It was Robb Stoddard’s intense interest in IT that propelled him through the ranks to his current position as Alberta’s CIO. However, Stoddard, doesn’t see his role as being overly technical.
“The CIO office in Alberta has always been a strategic planning, policy and business role as opposed to a technical role,” he said. “Technology is changing so rapidly, and it is becoming so pervasive, that the CIO role in Alberta is turning more into transforming business than it is about building and operating IT systems.”
In 2002, the Service Alberta Web site was launched to allow the government to organize services and information along life-based themes. The province also launched the Government of Alberta Enterprise Architecture (GAEA), which gives departments and agencies specific standards and directions for applications that meet business needs.
GAEA will be the building code and blueprint for setting standards for the direction of information and communications technology (ICT) in the government, Stoddard said.
“We’ve been going through an evolution when it comes to setting standards,” he said. “We’ve had a great deal of success over the past three to five years in getting ministries to use the same products and setting standards to get everyone using the same e-mail system, the same software packages.”
Stoddard said the main reason for the success of GAEA is the government-wide support it has received.

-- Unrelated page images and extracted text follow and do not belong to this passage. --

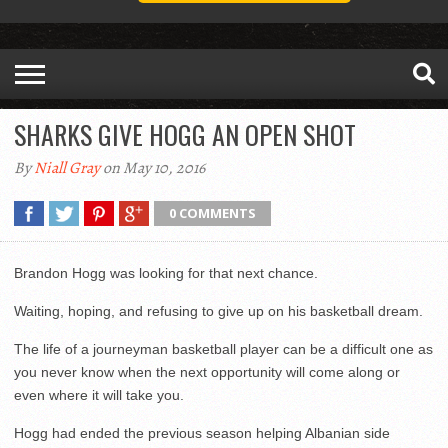
SHARKS GIVE HOGG AN OPEN SHOT
By
Niall Gray
on May 10, 2016
0 COMMENTS
Brandon Hogg was looking for that next chance.
Waiting, hoping, and refusing to give up on his basketball dream.
The life of a journeyman basketball player can be a difficult one as
you never know when the next opportunity will come along or
even where it will take you.
Hogg had ended the previous season helping Albanian side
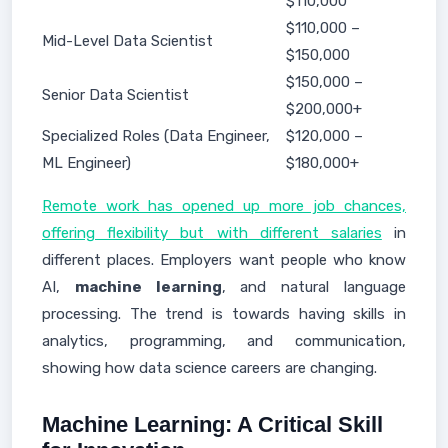
$110,000
$110,000 –
Mid-Level Data Scientist
$150,000
$150,000 –
Senior Data Scientist
$200,000+
Specialized Roles (Data Engineer,
$120,000 –
ML Engineer)
$180,000+
Remote work has opened up more job chances,
offering flexibility but with different salaries
in
different places. Employers want people who know
AI,
machine learning
, and natural language
processing. The trend is towards having skills in
analytics, programming, and communication,
showing how data science careers are changing.
Machine Learning: A Critical Skill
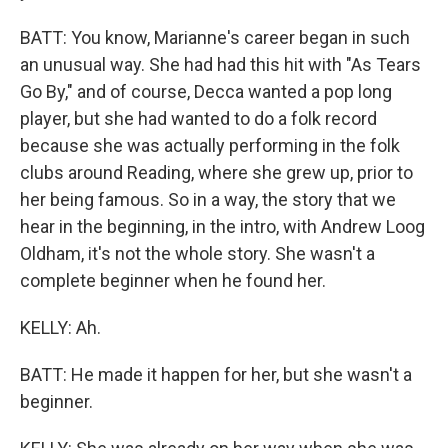
BATT: You know, Marianne's career began in such
an unusual way. She had had this hit with "As Tears
Go By," and of course, Decca wanted a pop long
player, but she had wanted to do a folk record
because she was actually performing in the folk
clubs around Reading, where she grew up, prior to
her being famous. So in a way, the story that we
hear in the beginning, in the intro, with Andrew Loog
Oldham, it's not the whole story. She wasn't a
complete beginner when he found her.
KELLY: Ah.
BATT: He made it happen for her, but she wasn't a
beginner.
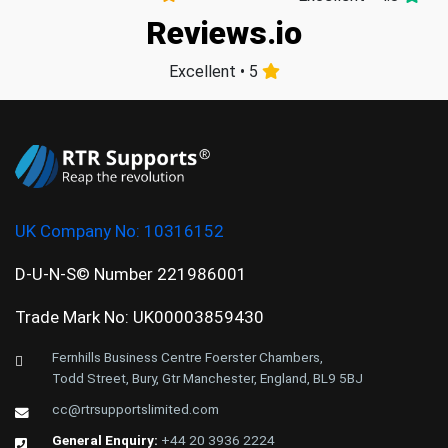
Reviews.io
Excellent • 5
UK Company No:
10316152
D-U-N-S© Number 221986001
Trade Mark No: UK00003859430
Fernhills Business Centre Foerster Chambers,
Todd Street, Bury, Gtr Manchester, England, BL9 5BJ
cc@rtrsupportslimited.com
General Enquiry:
+44 20 3936 2224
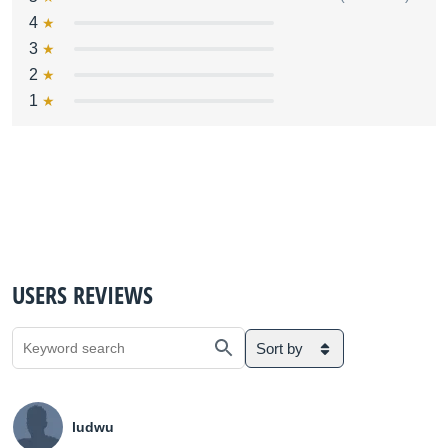
4
3
2
1
USERS REVIEWS
Sort by
ludwu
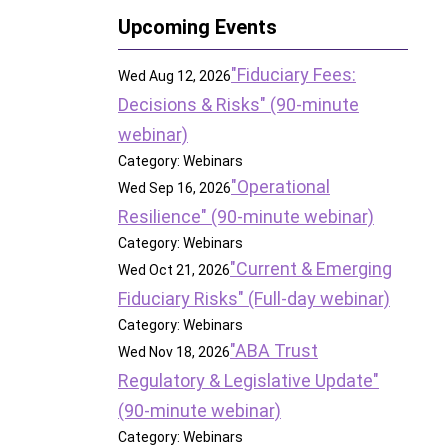
Upcoming Events
"Fiduciary Fees:
Wed Aug 12, 2026
Decisions & Risks" (90-minute
webinar)
Category: Webinars
"Operational
Wed Sep 16, 2026
Resilience" (90-minute webinar)
Category: Webinars
"Current & Emerging
Wed Oct 21, 2026
Fiduciary Risks" (Full-day webinar)
Category: Webinars
"ABA Trust
Wed Nov 18, 2026
Regulatory & Legislative Update"
(90-minute webinar)
Category: Webinars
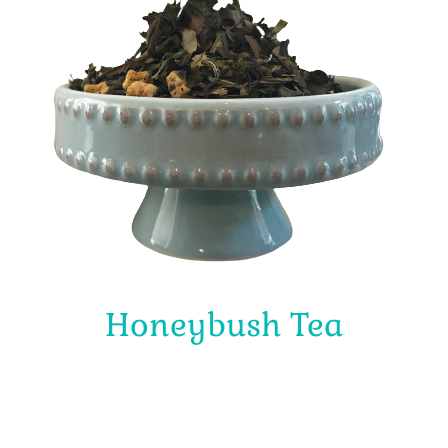
Honeybush Tea
$
4.00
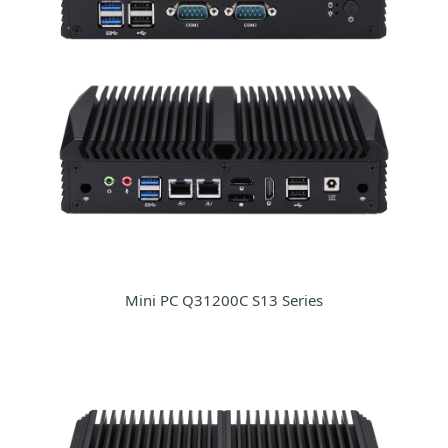
Mini PC Q31200C S13 Series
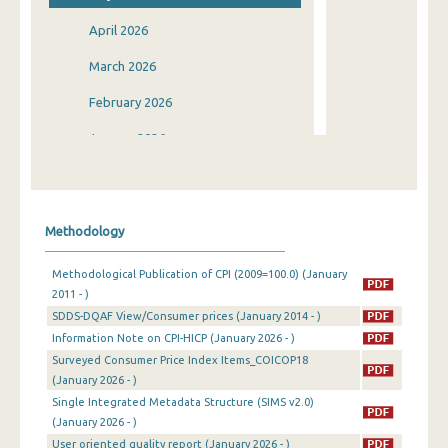
April 2026
March 2026
February 2026
January 2026
December 2025
November 2025
Methodology
October 2025
Methodological Publication of CPI (2009=100.0) (January
September 2025
2011 - )
SDDS-DQAF View/Consumer prices (January 2014 - )
August 2025
Information Note on CPI-HICP (January 2026 - )
July 2025
Surveyed Consumer Price Index Items_COICOP18
(January 2026 - )
June 2025
Single Integrated Metadata Structure (SIMS v2.0)
(January 2026 - )
May 2025
User oriented quality report (January 2026 - )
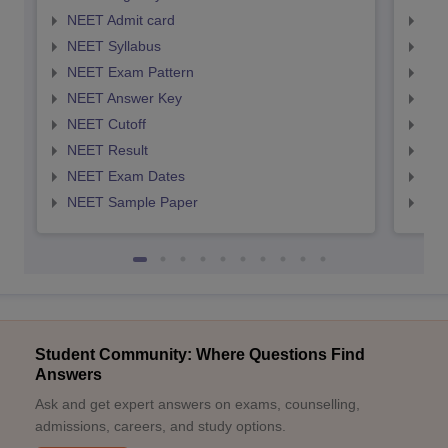
NEET Admit card
NEE
NEET Syllabus
NEE
NEET Exam Pattern
NEE
NEET Answer Key
NEE
NEET Cutoff
NEE
NEET Result
NEE
NEET Exam Dates
NEE
NEET Sample Paper
NEE
Student Community: Where Questions Find
Answers
Ask and get expert answers on exams, counselling,
admissions, careers, and study options.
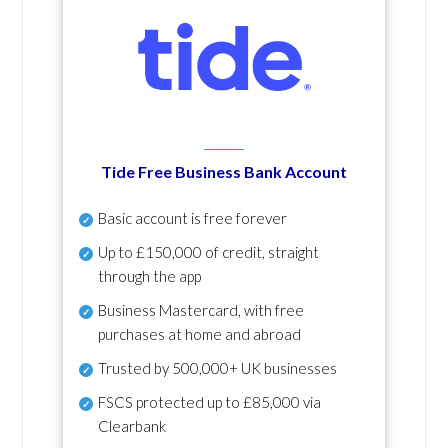
Tide Free Business Bank Account
Basic account is free forever
Up to £150,000 of credit, straight
through the app
Business Mastercard, with free
purchases at home and abroad
Trusted by 500,000+ UK businesses
FSCS protected
up to £85,000 via
Clearbank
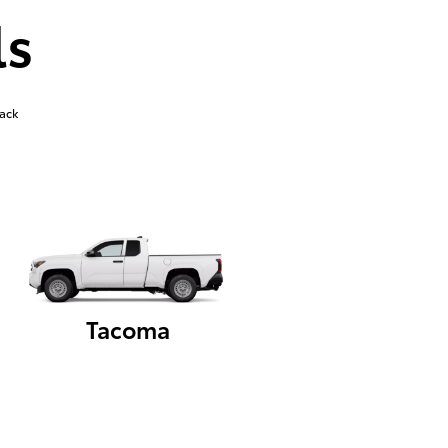
ls
ack
Tacoma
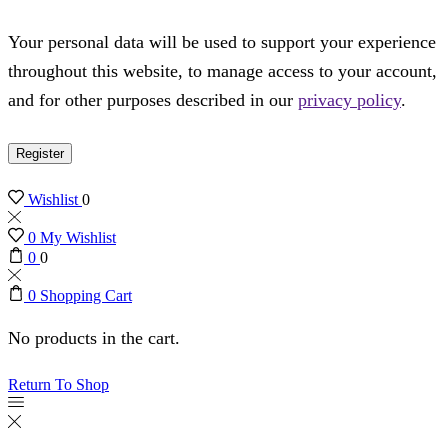
Your personal data will be used to support your experience
throughout this website, to manage access to your account,
and for other purposes described in our
privacy policy
.
Register
Wishlist
0
0
My Wishlist
0
0
0
Shopping Cart
No products in the cart.
Return To Shop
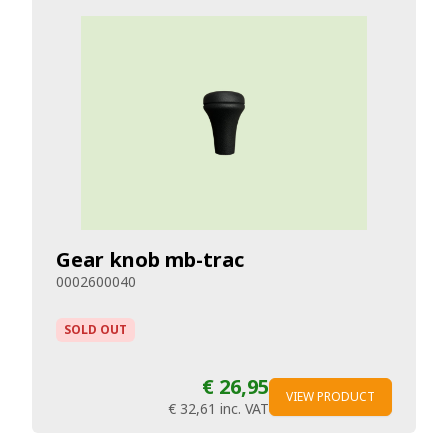
Gear knob mb-trac
0002600040
SOLD OUT
€ 26,95
VIEW PRODUCT
€ 32,61
inc. VAT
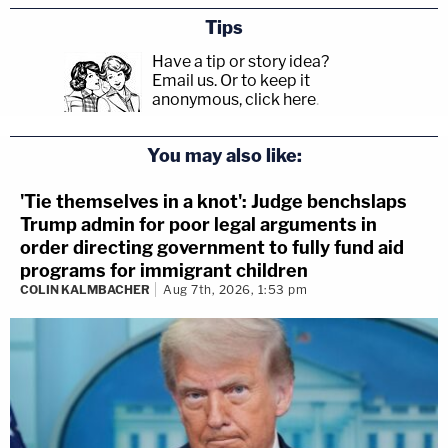
Tips
Have a tip or story idea?
Email us.
Or to keep it
anonymous, click here
.
You may also like:
'Tie themselves in a knot': Judge benchslaps
Trump admin for poor legal arguments in
order directing government to fully fund aid
programs for immigrant children
COLIN KALMBACHER
Aug 7th, 2026, 1:53 pm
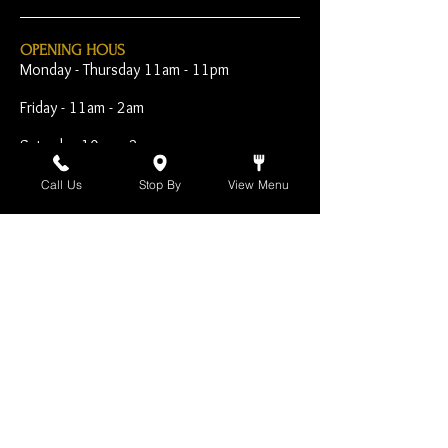
OPENING HOUS
Monday - Thursday 11am - 11pm
Friday - 11am - 2am
Saturday 10am - 2am
Sunday 10am - 11pm
Call Us
Stop By
View Menu
Open Early for Special
Sporting Events
CONTACT
The Harp Inn
130 E. 17th Street
Costa Mesa, CA 92627
949-646-8855
info@harpinn.com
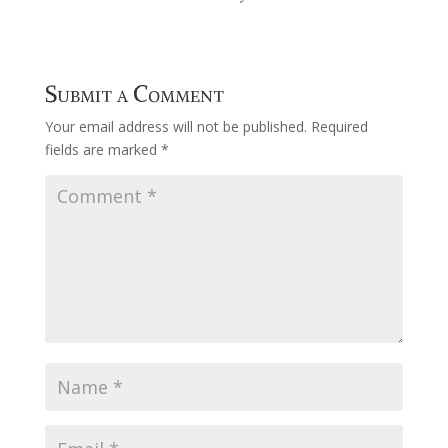
Submit a Comment
Your email address will not be published.
Required
fields are marked
*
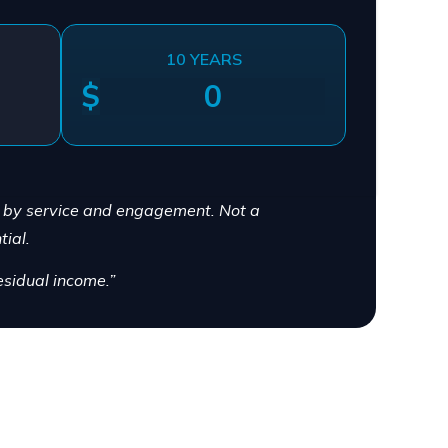
10 YEARS
$
y by service and engagement. Not a
ial.
sidual income.”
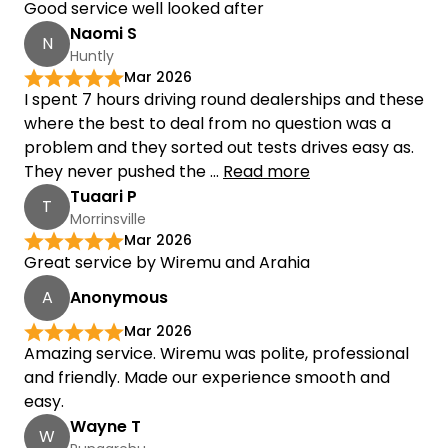
Good service well looked after
Naomi S
N
Huntly
Mar 2026
I spent 7 hours driving round dealerships and these
where the best to deal from no question was a
problem and they sorted out tests drives easy as.
They never pushed the ...
Read more
Tuaari P
T
Morrinsville
Mar 2026
Great service by Wiremu and Arahia
A
Anonymous
Mar 2026
Amazing service. Wiremu was polite, professional
and friendly. Made our experience smooth and
easy.
Wayne T
W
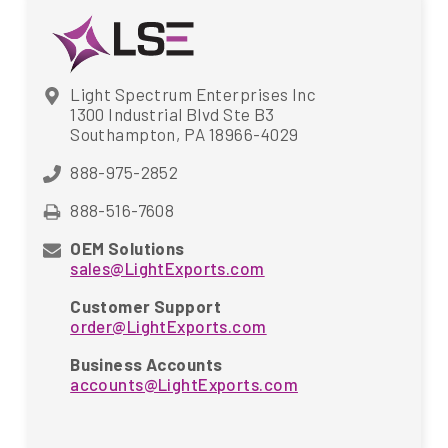
Light Spectrum Enterprises Inc
1300 Industrial Blvd Ste B3
Southampton, PA 18966-4029
888-975-2852
888-516-7608
OEM Solutions
sales@LightExports.com
Customer Support
order@LightExports.com
Business Accounts
accounts@LightExports.com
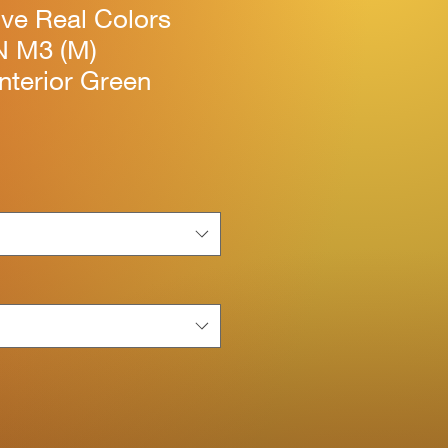
ive Real Colors
N M3 (M)
Interior Green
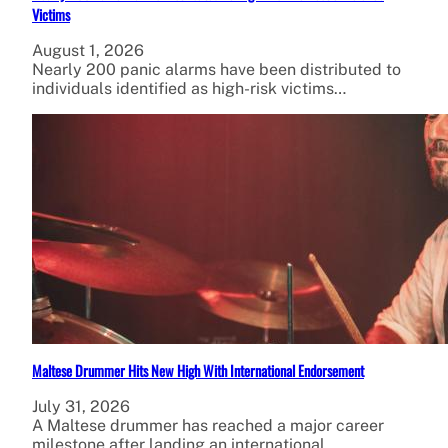
Victims
August 1, 2026
Nearly 200 panic alarms have been distributed to
individuals identified as high-risk victims…
Maltese Drummer Hits New High With International Endorsement
July 31, 2026
A Maltese drummer has reached a major career
milestone after landing an international…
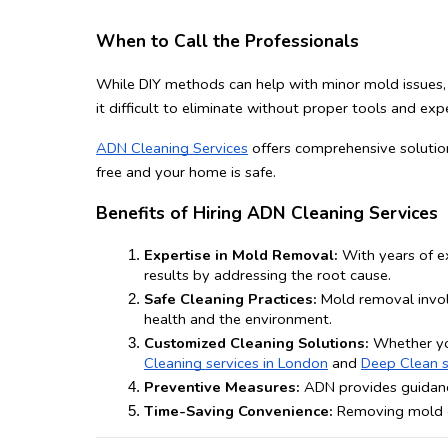
When to Call the Professionals
While DIY methods can help with minor mold issues, l
it difficult to eliminate without proper tools and expe
ADN Cleaning Services
 offers comprehensive solutio
free and your home is safe.
Benefits of Hiring ADN Cleaning Services
Expertise in Mold Removal:
 With years of e
results by addressing the root cause.
Safe Cleaning Practices:
 Mold removal invol
health and the environment.
Customized Cleaning Solutions:
 Whether yo
Cleaning services in London
 and 
Deep Clean s
Preventive Measures:
 ADN provides guidanc
Time-Saving Convenience:
 Removing mold c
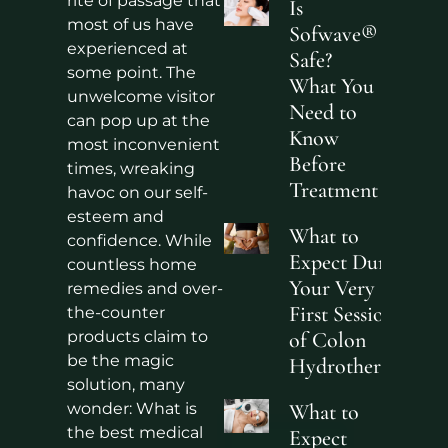
rite of passage that
Is
most of us have
Sofwave®
experienced at
Safe?
some point. The
What You
unwelcome visitor
Need to
can pop up at the
Know
most inconvenient
Before
times, wreaking
Treatment
havoc on our self-
esteem and
What to
confidence. While
Expect During
countless home
Your Very
remedies and over-
First Sessions
the-counter
products claim to
of Colon
be the magic
Hydrotherapy?
solution, many
wonder: What is
What to
the best medical
Expect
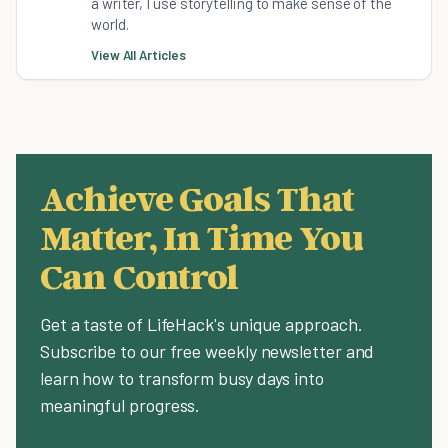
a writer, I use storytelling to make sense of the
world.
View All Articles
Achieve Goals That
Matter, In Time You
Can Control
Get a taste of LifeHack's unique approach.
Subscribe to our free weekly newsletter and
learn how to transform busy days into
meaningful progress.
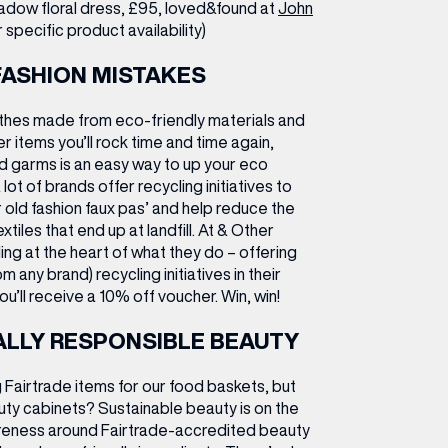
dow floral dress, £95, loved&found at
John
specific product availability)
FASHION MISTAKES
othes made from eco-friendly materials and
r items you’ll rock time and time again,
d garms is an easy way to up your eco
 lot of brands offer recycling initiatives to
 old fashion faux pas’ and help reduce the
tiles that end up at landfill. At & Other
ing at the heart of what they do – offering
m any brand) recycling initiatives in their
ou’ll receive a 10% off voucher. Win, win!
LLY RESPONSIBLE BEAUTY
g Fairtrade items for our food baskets, but
uty cabinets? Sustainable beauty is on the
areness around Fairtrade-accredited beauty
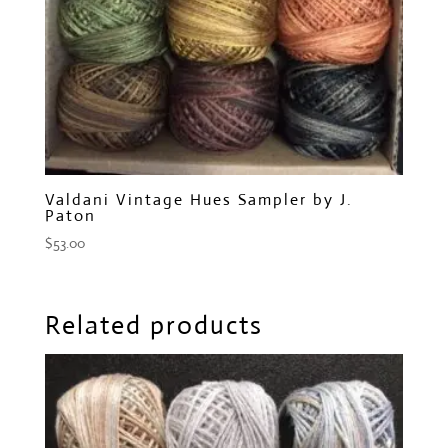
Valdani Vintage Hues Sampler by J.
Paton
$
53.00
Related products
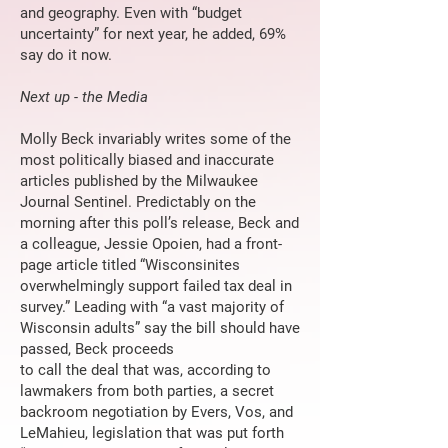
and geography. Even with “budget
uncertainty” for next year, he added, 69%
say do it now.
Next up - the Media
Molly Beck invariably writes some of the
most politically biased and inaccurate
articles published by the Milwaukee
Journal Sentinel. Predictably on the
morning after this poll’s release, Beck and
a colleague, Jessie Opoien, had a front-
page article titled “Wisconsinites
overwhelmingly support failed tax deal in
survey.” Leading with “a vast majority of
Wisconsin adults” say the bill should have
passed, Beck proceeds
to call the deal that was, according to
lawmakers from both parties, a secret
backroom negotiation by Evers, Vos, and
LeMahieu, legislation that was put forth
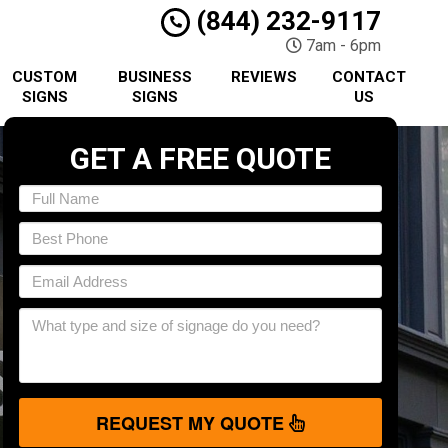
(844) 232-9117
7am - 6pm
CUSTOM
BUSINESS
REVIEWS
CONTACT
SIGNS
SIGNS
US
GET A FREE QUOTE
REQUEST MY QUOTE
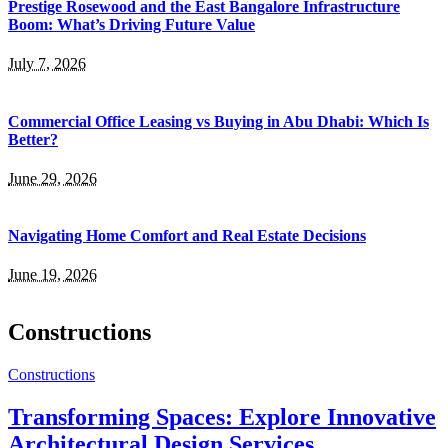
Prestige Rosewood and the East Bangalore Infrastructure
Boom: What’s Driving Future Value
July 7, 2026
Commercial Office Leasing vs Buying in Abu Dhabi: Which Is
Better?
June 29, 2026
Navigating Home Comfort and Real Estate Decisions
June 19, 2026
Constructions
Constructions
Transforming Spaces: Explore Innovative
Architectural Design Services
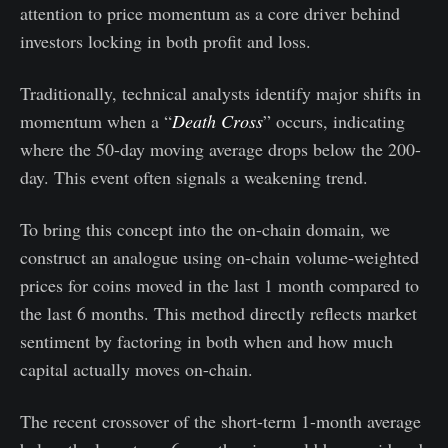
attention to price momentum as a core driver behind
investors locking in both profit and loss.
Traditionally, technical analysts identify major shifts in
momentum when a “
Death Cross
” occurs, indicating
where the 50-day moving average drops below the 200-
day. This event often signals a weakening trend.
To bring this concept into the on-chain domain, we
construct an analogue using on-chain volume-weighted
prices for coins moved in the last 1 month compared to
the last 6 months. This method directly reflects market
sentiment by factoring in both when and how much
capital actually moves on-chain.
The recent crossover of the short-term 1-month average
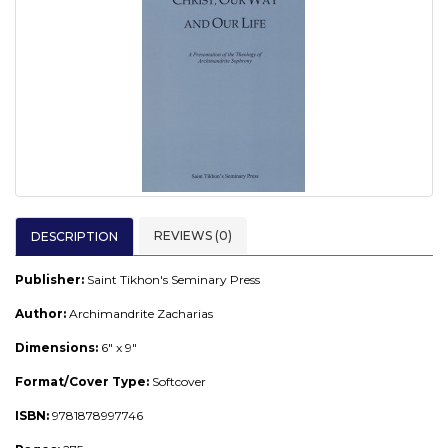
REVIEWS (0)
DESCRIPTION
Publisher:
Saint Tikhon's Seminary Press
Author:
Archimandrite Zacharias
Dimensions:
6" x 9"
Format/Cover Type:
Softcover
ISBN:
9781878997746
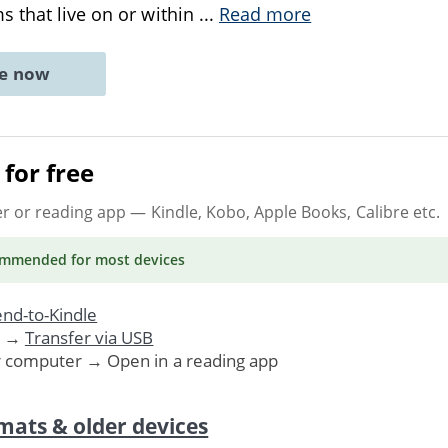
 that live on or within
...
Read more
ne now
for free
er or reading app
— Kindle, Kobo, Apple Books, Calibre etc.
ommended
for most devices
nd-to-Kindle
. →
Transfer via USB
r computer → Open in a reading app
mats & older devices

“The big success of GAEA was getting all ministries to buy into that philosophy and support that philosophy,” he said. “It was a huge collaborative effort to get all of the ministries to not only give their input in regard to the deliverables and the architecture, but to also have them agree that it makes sense to do business this way. They see that we need to start thinking like a $20 billion corporation as opposed to one of 23 divisions.”